Blaise studied the markings. No bug had made them — they were too organized and regular. He ran his finger over them and came to an upside-down U shape.
These lines look like the shape of a maze
, he thought, tracing his finger along them.
This could be the arch. And this may be the pathway I’m standing in
.

“What do you reckon it is?” asked Angus.

“Just another example of the Raven’s skills,” said Blaise sarcastically. He snatched up his bag and walked away briskly, turning right into a new path. The leaf told him that the path would soon turn left. It did, but as soon as Blaise rounded the corner, the hedge grew up behind him, cutting off his way back.

“Hey!” Angus shouted from the other side of the thick, leafy barrier. “It cut me off.”

“Follow your own leaf,” called Blaise. With any luck, he was through with Angus for good. He was going forward alone, whatever happened.

He heard the painter swearing as he stomped in another direction. “Don’t think we won’t meet again, my friend!” he yelled.

Blaise was almost lighthearted as he followed his leaf map. Then a distant rumbling began, as if a far-off thunderstorm were coming. He looked up at the cloudless sky, but there was no sign of rain.

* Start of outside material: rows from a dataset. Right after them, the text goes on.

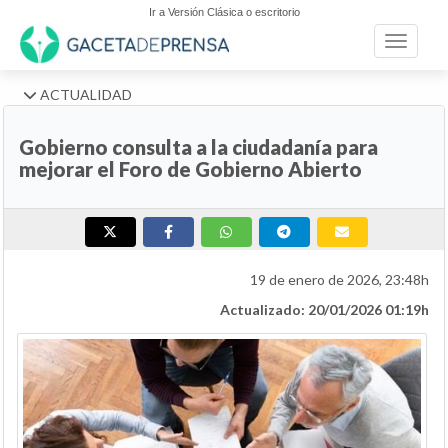
Ir a Versión Clásica o escritorio
Toggle n
ACTUALIDAD
Gobierno consulta a la ciudadanía para
mejorar el Foro de Gobierno Abierto
19 de enero de 2026, 23:48h
Actualizado: 20/01/2026 01:19h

The noise grew more insistent, like a drumbeat, moving closer. He stepped in close to the hedge.

Suddenly a huge golden stag with a crown of antlers sailed over him, then vanished into the maze beyond. Behind it came eight hunters on horseback, their crossbows trained on the stag. The riders, clad in crimson and black, stopped to scan the maze from their lofty vantage point. Blaise shrank into the hedge, but one keen-eyed hunter spied him. He raised his crossbow, took careful aim, and fired.

Now that they were through the arch, Sunni had to squint hard against the bright daylight. There was no sign of Blaise or the other man in this odd garden of tall hedges.